La toxina botulínica, también llamada “botulina”, es una neurotoxina elaborada por una bacteria denominada Clostridium botulinum. Se trata de uno de los venenos más poderosos que existen. La capacidad que posee la toxina botulínica para producir parálisis muscular por denervación química se aprovecha para usarla como medicamento en el tratamiento de ciertas enfermedades neurológicas y como producto cosmético para tratamiento estético de las arrugas faciales.

Una forma diluida de la toxina botulínica tipo A, se considera hoy en día que es uno de los tratamientos que ofrece mejores resultados para eliminar las arrugas o tratamiento de la ritidosis.

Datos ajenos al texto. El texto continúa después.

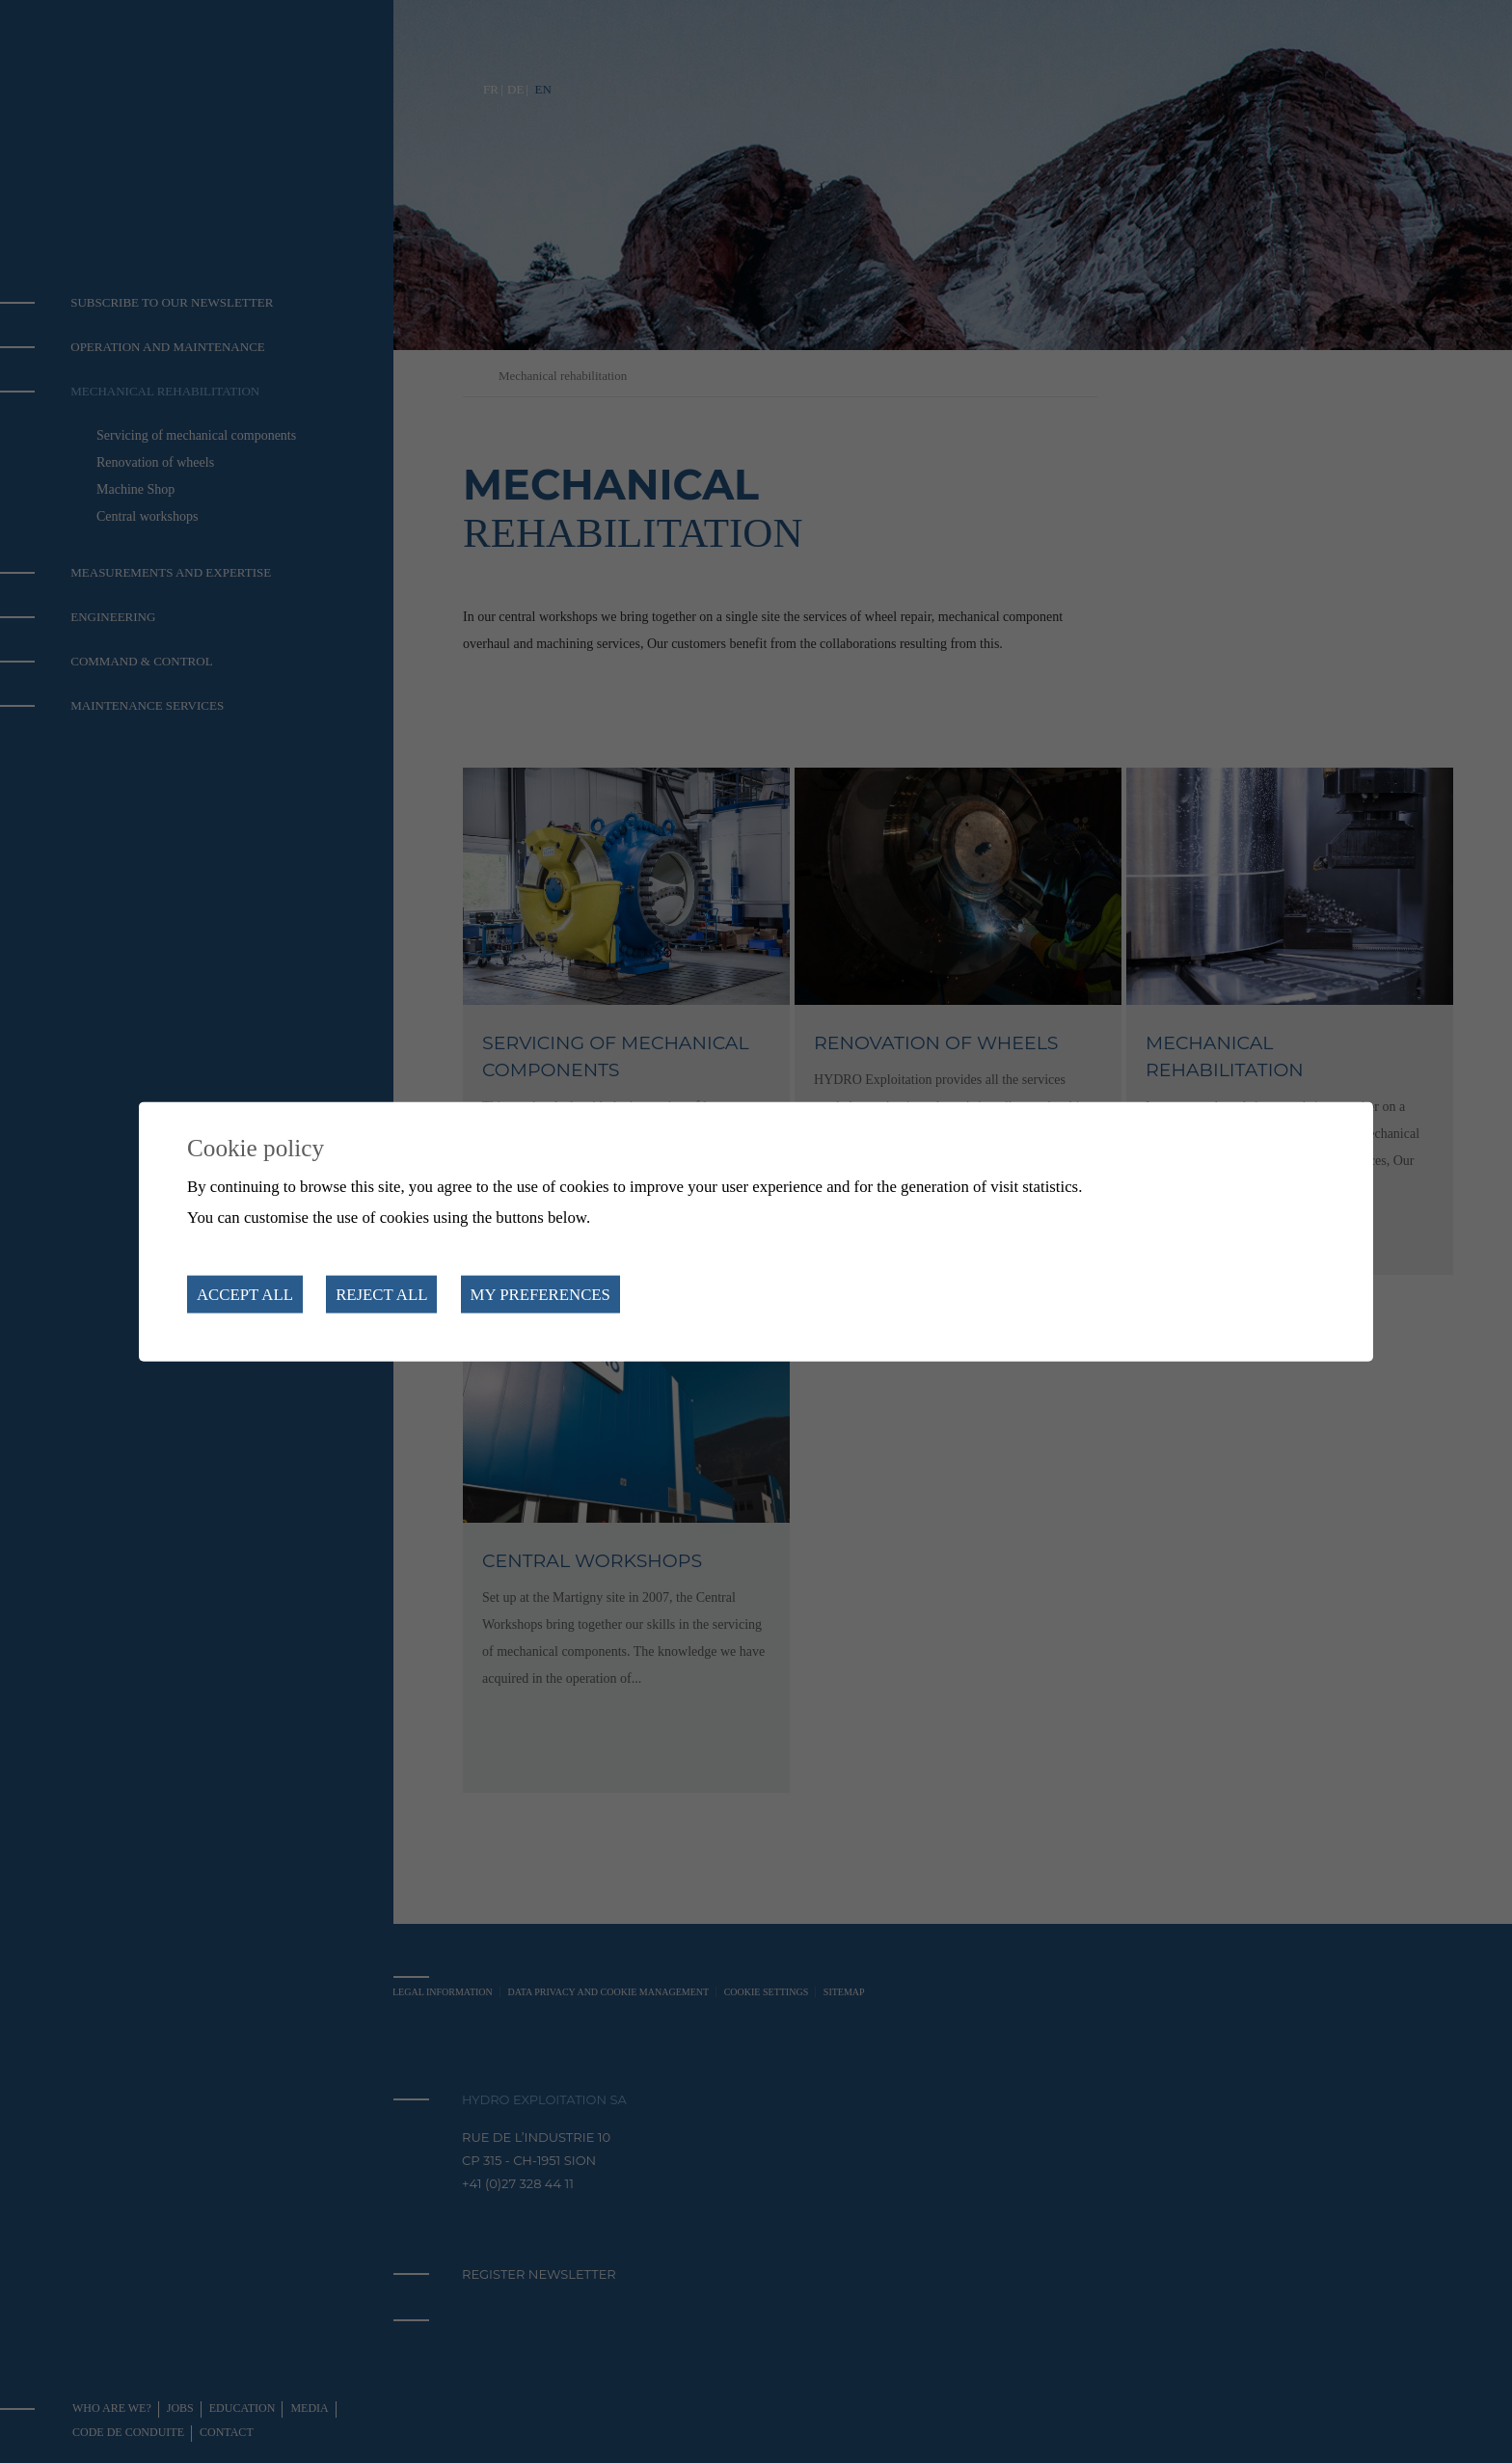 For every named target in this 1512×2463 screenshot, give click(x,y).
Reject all (381, 1294)
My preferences (540, 1294)
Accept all (245, 1294) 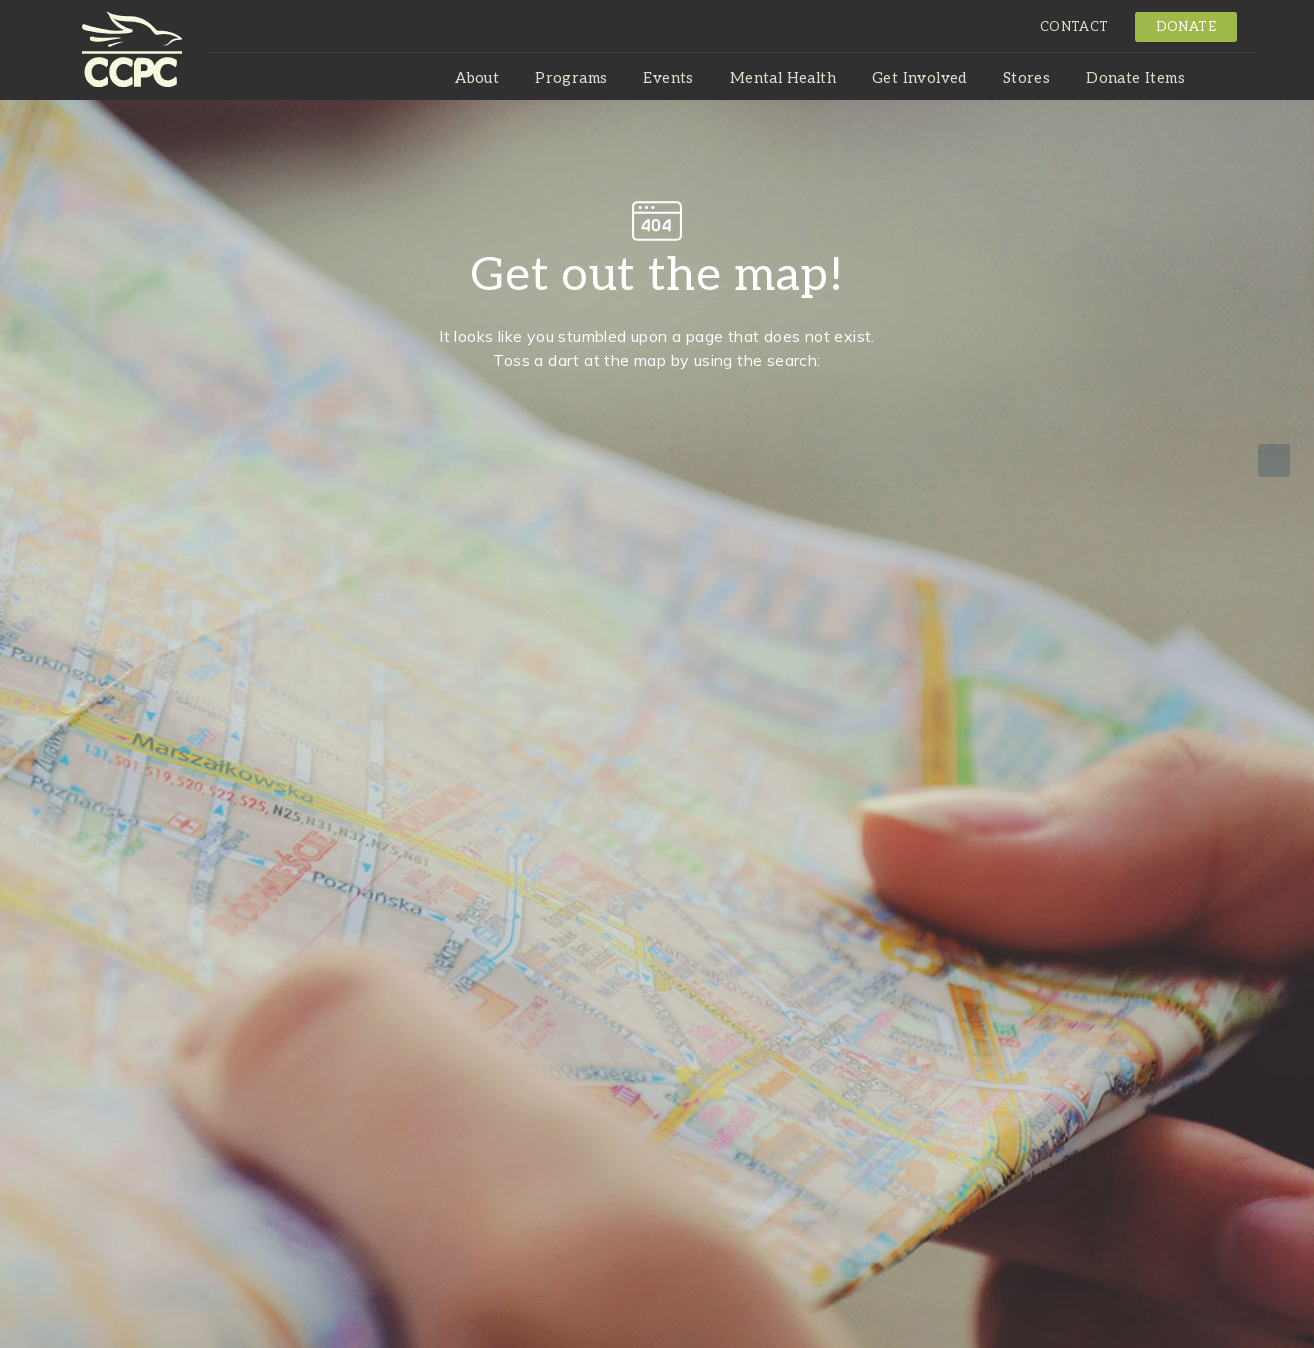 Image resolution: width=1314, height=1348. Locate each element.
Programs (571, 78)
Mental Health (783, 78)
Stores (1026, 78)
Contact (1074, 27)
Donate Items (1135, 78)
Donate (1186, 27)
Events (668, 78)
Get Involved (919, 78)
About (477, 78)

Esta forma de toxina botulínica, tras su infiltración con una aguja extra fina en el músculo debajo de la piel de la zona que se desea tratar, actúa inhibiendo por relajación el movimiento muscular. Con este efecto se pretende que desaparezcan las arrugas y por tanto proporcionar un aspecto más juvenil en la piel.

La marca comercial más conocida de esta forma de toxina botulinica cosmética es Botox®, medicamento producido y registrado por la empresa Allergan, Inc. de Irvine, California, que obtuvo la aprobación oficial en EE.UU en abril de 2002, para uso estético.